Pages

Thursday, October 2, 2014

Syrian Kurds Preparing to Fight Islamic States in Town Bordering Turkey: Reports




Syrian Kurds are getting ready for a long war against the Islamic State (IS) militants in Kobani, a town in northern Syria also known as Ayn al-Arab, al-Arabiya reported on Thursday.

According to the media reports, IS militants are likely to enter the besieged Kobani, which is one of the largest towns in the Kurdish region bordering Turkey.

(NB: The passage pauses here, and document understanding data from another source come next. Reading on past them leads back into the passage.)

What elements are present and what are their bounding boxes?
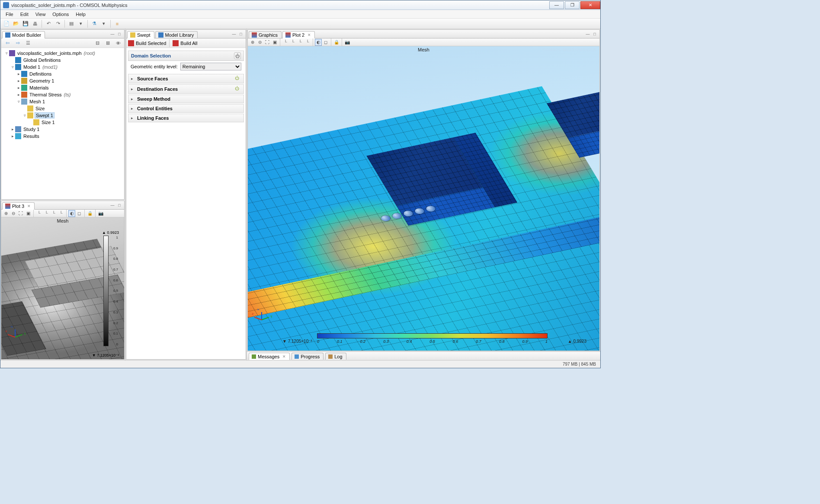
build-all-button[interactable]: Build All	[180, 41, 197, 46]
tree-node[interactable]: Global Definitions	[3, 57, 122, 64]
expand-icon[interactable]: ⊞	[103, 39, 112, 48]
tab-log[interactable]: Log	[325, 353, 346, 360]
lock-icon[interactable]: 🔒	[86, 210, 93, 217]
maximize-panel-icon[interactable]: □	[116, 203, 122, 209]
tree-node[interactable]: ▸Results	[3, 133, 122, 140]
accordion-sweep-method[interactable]: ▸Sweep Method	[128, 95, 244, 103]
tree-node[interactable]: ▸Materials	[3, 84, 122, 91]
zoom-in-icon[interactable]: ⊕	[3, 210, 10, 217]
power-icon[interactable]: ⏻	[234, 52, 241, 59]
minimize-button[interactable]: —	[549, 1, 564, 9]
close-icon[interactable]: ✕	[282, 354, 286, 359]
maximize-panel-icon[interactable]: □	[116, 32, 122, 38]
xy-icon[interactable]: └	[35, 210, 42, 217]
minimize-panel-icon[interactable]: —	[109, 203, 115, 209]
list-icon[interactable]: ☰	[24, 39, 32, 48]
print-button[interactable]: 🖶	[31, 19, 39, 28]
accordion-linking-faces[interactable]: ▸Linking Faces	[128, 114, 244, 122]
menu-file[interactable]: File	[2, 11, 17, 18]
yz-icon[interactable]: └	[43, 210, 50, 217]
show-icon[interactable]: 👁	[114, 39, 122, 48]
xz-icon[interactable]: └	[297, 39, 304, 46]
bottom-tabs: Messages ✕ Progress Log	[247, 351, 600, 360]
tab-messages[interactable]: Messages ✕	[249, 353, 290, 360]
zoom-extents-icon[interactable]: ⛶	[17, 210, 24, 217]
plot3-ticks: 10.90.80.70.60.50.40.30.20.10	[109, 236, 118, 346]
tab-swept[interactable]: Swept	[127, 31, 154, 38]
zoom-extents-icon[interactable]: ⛶	[264, 39, 271, 46]
maximize-panel-icon[interactable]: □	[238, 32, 244, 38]
tree-node[interactable]: ▿Model 1(mod1)	[3, 64, 122, 70]
tree-node[interactable]: ▿viscoplastic_solder_joints.mph(root)	[3, 50, 122, 57]
transparency-icon[interactable]: ◻	[322, 39, 329, 46]
camera-icon[interactable]: 📷	[97, 210, 104, 217]
tree-node[interactable]: ▸Definitions	[3, 70, 122, 77]
camera-icon[interactable]: 📷	[344, 39, 351, 46]
forward-icon[interactable]: ⇨	[13, 39, 22, 48]
build-selected-button[interactable]: Build Selected	[136, 41, 166, 46]
tree-node[interactable]: ▿Mesh 1	[3, 98, 122, 105]
zoom-out-icon[interactable]: ⊖	[256, 39, 263, 46]
yz-icon[interactable]: └	[289, 39, 296, 46]
undo-button[interactable]: ↶	[44, 19, 53, 28]
maximize-panel-icon[interactable]: □	[592, 32, 598, 38]
dropdown2-button[interactable]: ▾	[99, 19, 108, 28]
zoom-box-icon[interactable]: ▣	[271, 39, 278, 46]
xy-icon[interactable]: └	[282, 39, 289, 46]
model-wizard-button[interactable]: ▤	[67, 19, 76, 28]
zoom-in-icon[interactable]: ⊕	[249, 39, 256, 46]
tab-plot2[interactable]: Plot 2 ✕	[282, 31, 315, 38]
model-tree[interactable]: ▿viscoplastic_solder_joints.mph(root)Glo…	[1, 48, 124, 199]
compute-button[interactable]: ≡	[113, 19, 122, 28]
new-button[interactable]: 📄	[2, 19, 11, 28]
tab-progress[interactable]: Progress	[291, 353, 324, 360]
menu-options[interactable]: Options	[49, 11, 72, 18]
close-button[interactable]: ✕	[580, 1, 600, 9]
back-icon[interactable]: ⇦	[3, 39, 12, 48]
transparency-icon[interactable]: ◻	[76, 210, 83, 217]
accordion-source-faces[interactable]: ▸Source Faces⏻	[128, 74, 244, 83]
tab-plot3[interactable]: Plot 3 ✕	[2, 202, 35, 210]
scene-light-icon[interactable]: ◐	[315, 39, 322, 46]
maximize-button[interactable]: ❐	[565, 1, 580, 9]
tree-node[interactable]: ▿Swept 1	[3, 112, 122, 119]
zoom-box-icon[interactable]: ▣	[25, 210, 32, 217]
tree-node[interactable]: Size 1	[3, 119, 122, 126]
accordion-control-entities[interactable]: ▸Control Entities	[128, 104, 244, 113]
build-button[interactable]: ⚗	[90, 19, 99, 28]
redo-button[interactable]: ↷	[54, 19, 62, 28]
graphics-canvas[interactable]: Mesh COMSOL MULTIPHYSICS ▼ 7.1205×10⁻³ ▲…	[248, 46, 599, 351]
tree-node[interactable]: ▸Study 1	[3, 126, 122, 133]
tree-node[interactable]: ▸Thermal Stress(ts)	[3, 91, 122, 98]
scene-light-icon[interactable]: ◐	[68, 210, 75, 217]
dropdown-button[interactable]: ▾	[77, 19, 85, 28]
plot3-canvas[interactable]: Mesh ▲ 0.9923 ▼ 7.1205×10⁻³ 10.90.80.70.…	[1, 217, 124, 359]
colorbar: 00.10.20.30.40.50.60.70.80.91	[317, 333, 548, 347]
lock-icon[interactable]: 🔒	[333, 39, 340, 46]
default-view-icon[interactable]: └	[304, 39, 311, 46]
collapse-icon[interactable]: ⊟	[93, 39, 102, 48]
tab-model-builder[interactable]: Model Builder	[2, 31, 45, 38]
minimize-panel-icon[interactable]: —	[109, 32, 115, 38]
close-icon[interactable]: ✕	[308, 33, 311, 37]
main-toolbar: 📄 📂 💾 🖶 ↶ ↷ ▤ ▾ ⚗ ▾ ≡	[0, 19, 600, 29]
zoom-out-icon[interactable]: ⊖	[10, 210, 17, 217]
xz-icon[interactable]: └	[50, 210, 57, 217]
library-icon	[158, 32, 163, 38]
close-icon[interactable]: ✕	[27, 204, 31, 208]
tree-node[interactable]: ▸Geometry 1	[3, 77, 122, 84]
default-view-icon[interactable]: └	[58, 210, 64, 217]
save-button[interactable]: 💾	[21, 19, 30, 28]
menu-help[interactable]: Help	[72, 11, 89, 18]
entity-level-select[interactable]: Remaining	[180, 63, 241, 70]
tree-node[interactable]: Size	[3, 105, 122, 112]
menu-edit[interactable]: Edit	[17, 11, 32, 18]
accordion-destination-faces[interactable]: ▸Destination Faces⏻	[128, 84, 244, 94]
menu-view[interactable]: View	[32, 11, 49, 18]
minimize-panel-icon[interactable]: —	[231, 32, 237, 38]
tab-model-library[interactable]: Model Library	[155, 31, 198, 38]
minimize-panel-icon[interactable]: —	[585, 32, 591, 38]
plot3-max: ▲ 0.9923	[102, 230, 119, 235]
tab-graphics[interactable]: Graphics	[249, 31, 282, 38]
open-button[interactable]: 📂	[12, 19, 20, 28]
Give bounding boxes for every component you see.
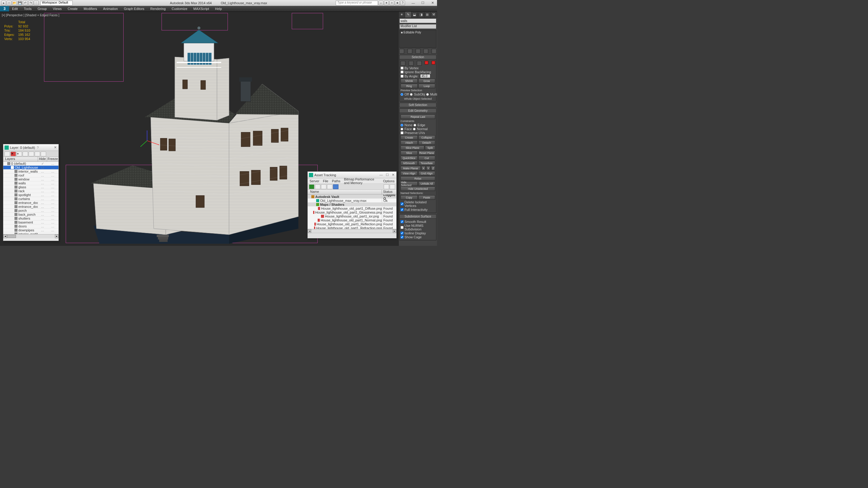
layer-row[interactable]: back_porch……: [3, 213, 59, 217]
undo-button[interactable]: ↶: [23, 1, 28, 5]
preview-multi-radio[interactable]: [426, 93, 429, 96]
ignore-backfacing-checkbox[interactable]: [401, 70, 404, 73]
unique-icon[interactable]: [415, 49, 421, 54]
nurms-checkbox[interactable]: [401, 226, 404, 229]
tree-icon[interactable]: [315, 184, 320, 189]
planar-z-button[interactable]: Z: [431, 166, 435, 170]
modifier-stack[interactable]: ■ Editable Poly: [399, 30, 436, 48]
preview-subobj-radio[interactable]: [410, 93, 412, 96]
asset-row[interactable]: House_lighthouse_old_part1_Refraction.pn…: [308, 226, 396, 229]
remove-mod-icon[interactable]: [424, 49, 428, 54]
highlight-layer-icon[interactable]: [29, 152, 34, 156]
rollout-subdivision[interactable]: Subdivision Surface: [399, 214, 436, 219]
asset-max-icon[interactable]: ☐: [386, 173, 389, 177]
isoline-checkbox[interactable]: [401, 232, 404, 235]
layer-col-hide[interactable]: Hide: [38, 157, 47, 161]
asset-row[interactable]: House_lighthouse_old_part1_Normal.pngFou…: [308, 218, 396, 222]
add-to-layer-icon[interactable]: +: [17, 152, 22, 156]
menu-animation[interactable]: Animation: [100, 6, 121, 11]
layer-scroll[interactable]: ◂▸: [3, 234, 59, 238]
minimize-button[interactable]: —: [410, 1, 416, 5]
modifier-list-select[interactable]: Modifier List: [399, 24, 436, 29]
delete-isolated-checkbox[interactable]: [401, 202, 404, 205]
element-subobj-icon[interactable]: [432, 61, 435, 64]
rollout-edit-geometry[interactable]: Edit Geometry: [399, 108, 436, 113]
asset-col-name[interactable]: Name: [308, 190, 382, 194]
menu-group[interactable]: Group: [35, 6, 50, 11]
quickslice-button[interactable]: QuickSlice: [401, 156, 418, 160]
layer-close-icon[interactable]: ✕: [52, 145, 59, 150]
smooth-result-checkbox[interactable]: [401, 220, 404, 223]
layer-row[interactable]: shutters……: [3, 217, 59, 221]
list-icon[interactable]: [321, 184, 327, 189]
relax-button[interactable]: Relax: [401, 176, 435, 181]
cmd-tab-2[interactable]: ⬓: [411, 12, 418, 18]
layer-col-name[interactable]: Layers: [3, 157, 38, 161]
cmd-tab-1[interactable]: ✎: [405, 12, 411, 18]
asset-menu-item[interactable]: Options: [383, 179, 395, 183]
close-button[interactable]: ✕: [429, 1, 436, 5]
angle-input[interactable]: [420, 74, 430, 78]
tessellate-button[interactable]: Tessellate: [418, 161, 435, 165]
layer-row[interactable]: 0 (default)✓…: [3, 162, 59, 166]
grid-align-button[interactable]: Grid Align: [418, 171, 435, 175]
layer-help-icon[interactable]: ?: [35, 146, 40, 150]
split-button[interactable]: Split: [425, 145, 435, 150]
object-name-input[interactable]: [399, 19, 436, 23]
asset-menu-item[interactable]: Server: [310, 179, 319, 183]
constraint-normal-radio[interactable]: [413, 128, 415, 130]
table-icon[interactable]: [327, 184, 333, 189]
layer-row[interactable]: Old_Lighthouse□…: [3, 166, 59, 170]
attach-button[interactable]: Attach: [401, 140, 418, 145]
layer-row[interactable]: entrance_door_2……: [3, 201, 59, 205]
asset-list[interactable]: Autodesk VaultLogged OOld_Lighthouse_max…: [308, 195, 396, 229]
menu-maxscript[interactable]: MAXScript: [190, 6, 212, 11]
layer-row[interactable]: downpipes……: [3, 228, 59, 232]
by-vertex-checkbox[interactable]: [401, 67, 404, 70]
menu-rendering[interactable]: Rendering: [147, 6, 169, 11]
cmd-tab-3[interactable]: ◨: [418, 12, 424, 18]
menu-customize[interactable]: Customize: [169, 6, 190, 11]
cmd-tab-4[interactable]: ⊞: [424, 12, 431, 18]
help-icon[interactable]: ?: [400, 1, 405, 5]
constraint-edge-radio[interactable]: [413, 124, 416, 127]
layer-row[interactable]: basement……: [3, 221, 59, 224]
by-angle-checkbox[interactable]: [401, 75, 404, 78]
slice-button[interactable]: Slice: [401, 151, 418, 155]
layer-row[interactable]: walls……: [3, 181, 59, 185]
cmd-tab-5[interactable]: ⚒: [431, 12, 437, 18]
preserve-uvs-checkbox[interactable]: [401, 131, 404, 134]
layer-row[interactable]: glass……: [3, 185, 59, 189]
layer-row[interactable]: window……: [3, 177, 59, 181]
asset-min-icon[interactable]: —: [379, 173, 383, 177]
refresh-icon[interactable]: [309, 184, 314, 189]
maximize-button[interactable]: ☐: [420, 1, 426, 5]
asset-row[interactable]: Autodesk VaultLogged O: [308, 195, 396, 198]
collapse-button[interactable]: Collapse: [418, 135, 435, 140]
repeat-last-button[interactable]: Repeat Last: [401, 115, 435, 119]
constraint-face-radio[interactable]: [401, 128, 403, 130]
rollout-soft-selection[interactable]: Soft Selection: [399, 103, 436, 107]
redo-button[interactable]: ↷: [28, 1, 33, 5]
make-planar-button[interactable]: Make Planar: [401, 166, 421, 170]
grow-button[interactable]: Grow: [418, 78, 435, 83]
asset-menu-item[interactable]: File: [323, 179, 328, 183]
asset-menu-item[interactable]: Paths: [332, 179, 340, 183]
details-icon[interactable]: [333, 184, 338, 189]
layer-row[interactable]: porch……: [3, 209, 59, 213]
asset-row[interactable]: Old_Lighthouse_max_vray.maxOk: [308, 198, 396, 202]
asset-menu-item[interactable]: Bitmap Performance and Memory: [344, 177, 379, 185]
hide-layer-icon[interactable]: [35, 152, 40, 156]
menu-tools[interactable]: Tools: [21, 6, 35, 11]
menu-help[interactable]: Help: [212, 6, 225, 11]
paste-sel-button[interactable]: Paste: [418, 195, 435, 200]
comm-icon[interactable]: ✧: [390, 1, 394, 5]
layer-row[interactable]: curtains……: [3, 197, 59, 201]
search-go-icon[interactable]: ⌕: [378, 1, 383, 5]
asset-row[interactable]: Maps / Shaders: [308, 202, 396, 206]
constraint-none-radio[interactable]: [401, 124, 403, 127]
layer-row[interactable]: spotlight……: [3, 193, 59, 197]
view-align-button[interactable]: View Align: [401, 171, 418, 175]
show-result-icon[interactable]: [407, 49, 412, 54]
hide-unselected-button[interactable]: Hide Unselected: [401, 187, 435, 191]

On Thursday, Syrian Observatory for Human Rights (SOHR) said that clashes between IS and Kurdish fighters were going on "hundreds of meters away" from the east and southeast of Kobani, and some two or three kilometers away west of the city.
Continue..

According to SOHR, the Islamic State has taken control over 350 villages in the last 16 days, displacing at least 300,000 people.
On Wednesday, Salih Muslim, the leader of the Syrian Kurdish party PYD, made a distress call, claiming that Islamic State (IS) militants were likely to slaughter the residents of Kobani, unless Kurdish fighters get weapons, promised to them by the West. On that same day, members of the Kurdish community in London have staged a hunger strike near Downing Street in a bid to have the British government provide them with heavy ammunition to fight against Islamic State.
The IS, also known as the Islamic State of Iraq and Greater Syria (ISIS), or the Islamic State of Iraq and the Levant (ISIL), has been fighting the Syrian government since 2012. In June 2014, the group extended its attacks to northern and western Iraq, declaring a caliphate on the territories over which it had control.
Early in September, US President Barack Obama unveiled a strategy to defeat the IS insurgency. Obama's plan included the creation of an international anti-IS coalition and conducting airstrikes against IS positions in Iraq and Syria.